The problem is that France has changed a hell of a lot since then, and so has the world. Do we really need a President when for most things we should really be represented by Europe? Probably not. To make things worse, this system has been strongly weakened by "cohabitation", something that was considered an almost impossible edge-case by the authors of the constitution -- ie that the President and Prime Minister would be of different parties -- but that has happened many times in the past twenty years (in fact, it covers 9 of those 20 years, almost half of it, and the entirety of the past 5 years).
I firmly believe that what is needed now is a strong constitutional change, ie a Sixth Republic. And if we (the Socialists) win the parliamentary elections next June (which is very much possible, even if it'll require solid work on our behalf) thus opening the door to yet another cohabitation with a useless President, I'm pretty certain that it will happen, probably around 2004.
If it does happen, then I can't imagine that Chirac will be left as President. He'll be put out of office, tried, and sent to prison.
Re:Presidents erect
TorgoX on 2002-04-24T20:52:24
I've got a random question: Why does the French national government have a Prime Minister and a President? What do they do?I actually knew this at some point, but was mostly fixated on how it was clearly some fever dream of De Gaule's, and so I remember nothing else about it.
Re:Presidents erect
darobin on 2002-04-25T00:34:41
It was a fever dream... the President is in charge of stability (major reforms must go through him, especially constitutional ones) and of foreign representation (he's the "voice of France").

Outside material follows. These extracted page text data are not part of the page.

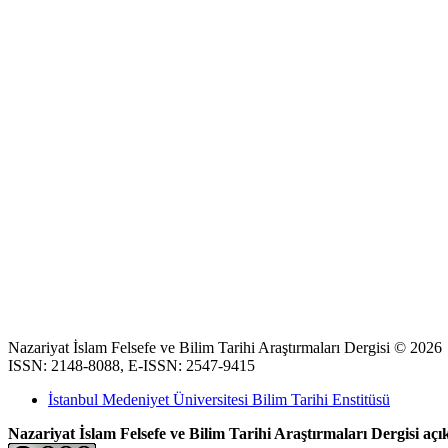
Nazariyat İslam Felsefe ve Bilim Tarihi Araştırmaları Dergisi © 2026
ISSN: 2148-8088, E-ISSN: 2547-9415
İstanbul Medeniyet Üniversitesi Bilim Tarihi Enstitüsü
Nazariyat İslam Felsefe ve Bilim Tarihi Araştırmaları Dergisi açık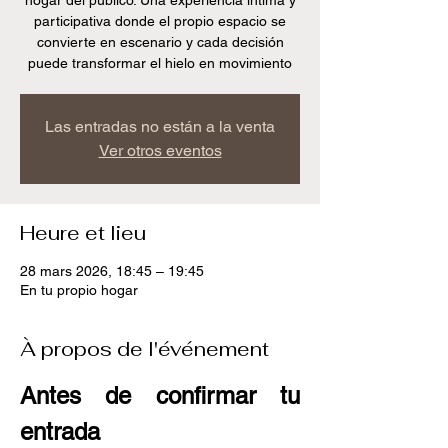
hogar del publico. Una experiencia íntima y
participativa donde el propio espacio se
convierte en escenario y cada decisión
puede transformar el hielo en movimiento
Las entradas no están a la venta
Ver otros eventos
Heure et lieu
28 mars 2026, 18:45 – 19:45
En tu propio hogar
À propos de l'événement
Antes de confirmar tu 
entrada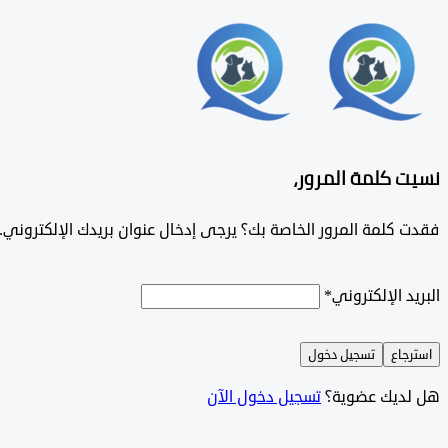
نسيت كلمة المرور،
فقدت كلمة المرور الخاصة بك؟ يرجى إدخال عنوان بريدك الإلكتروني. س
البريد الإلكتروني
*
استرجاع
تسجيل دخول
هل لديك عضوية؟
تسجيل دخول الآن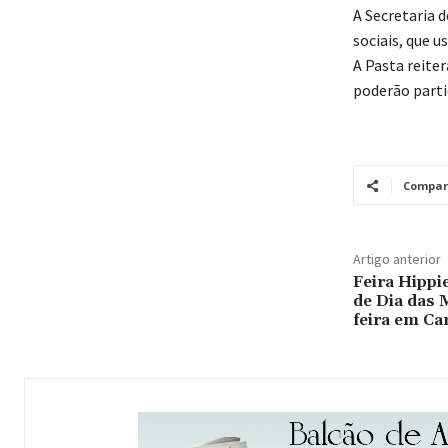
A Secretaria 
sociais, que u
A Pasta reiter
poderão parti
Compar
Artigo anterior
Feira Hippie
de Dia das 
feira em C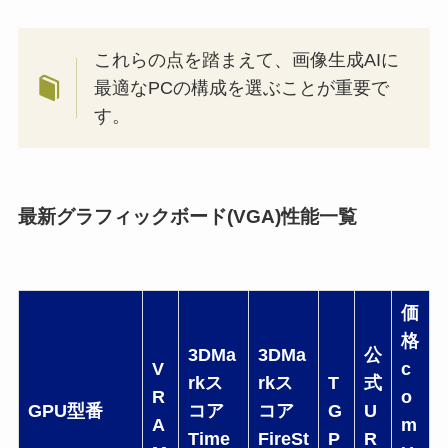
これらの点を踏まえて、画像生成AIに
最適なPCの構成を選ぶことが重要で
す。
最新グラフィックボード(VGA)性能一覧
価
格
3DMa
3DMa
公
V
c
rkス
rkス
T
式
R
o
GPU型番
コア
コア
G
U
A
m
Time
FireSt
P
R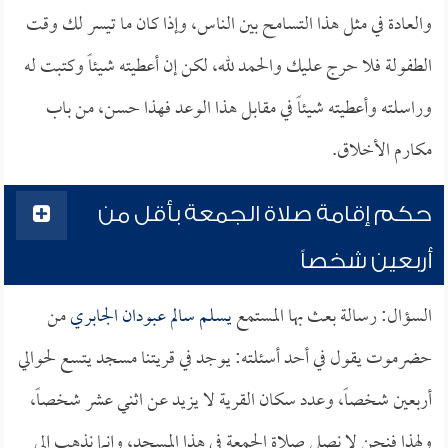
والعادة في مثل هذا التسامح بين الناس، وإذا كان ما تيسر لك وقت
الطفولة فلا حرج عليك والحمد لله، لكن إن أعطيته شيئاً وكتبت له
وراسلته وأعطيته شيئاً في مقابل هذا الوعد فهذا حسن، من باب
مكارم الأخلاق.
حكم إقامة صلاة الجمعة بأقل من
أربعين شخصاً
السؤال: رسالة بعث بها المستمع
يسلم سالم عبودان الجابري
من
حضرموت يقول في أحد أسئلته: يوجد في قريتنا مسجد يتسع لحوالي
أربعين شخصاً، وعدد سكان القرية لا يزيد عن اثني عشر شخصاً،
ولهذا فنحن لا نصلي صلاة الجمعة في هذا المسجد، وإنما نذهب إلى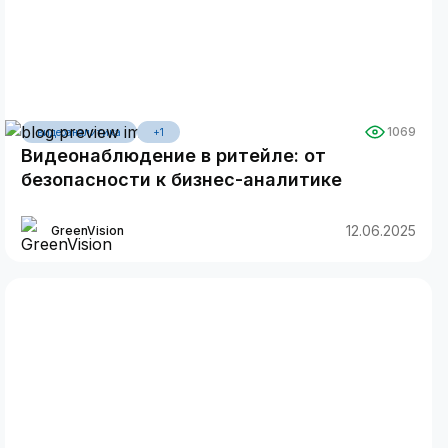
1069
видеоаналитика
+1
Видеонаблюдение в ритейле: от
безопасности к бизнес-аналитике
12.06.2025
GreenVision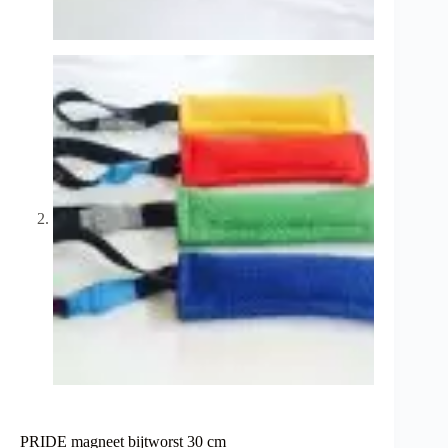
PRIDE magneet bijtworst 30 cm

The Prime Minister is in charge of internal administration (ie almost everything now that we have Europe).
That system made more or less sense when it came to be. It's now over, but the problem is that any attempt by the Left Wing to change the constitution (and move on to the Sixth Republic) with a President that 1) is from the opposing side and 2) will go to jail if he ceases to be President will be stopped by the Chirac Mafia because it would immediately put him out of office.
Yes, I am quite ashamed at being French today. And actually considering moving. I felt literally sick going out this morning and knowing that 1 personne out 8 I would see in the street voted for a fascist (Le Pen + the other extreme right guy got 20% of the vote, 30% of voters abstained... that's about 1/8 of the voters), amongst which most likely half of the people I buy my bread, groceries, etc...
I guess the reason is the usual: the world is complex, it is hard to understand, and for every complex problem there is a compellingly simple answer which is absolutely the wrong one. People want to take the riches this world gives them, but refuse to see that the price is that you have to accept its complexity. So (especially in France) when something good happens (retirement is at 60 here, 55 for a lot of people, 35 hour work week give most people plenty of free time) they take it for granted, and they complain about multi-national companies (which hire them BTW) and the totally fantasized crime wave that supposedly is plaguing France.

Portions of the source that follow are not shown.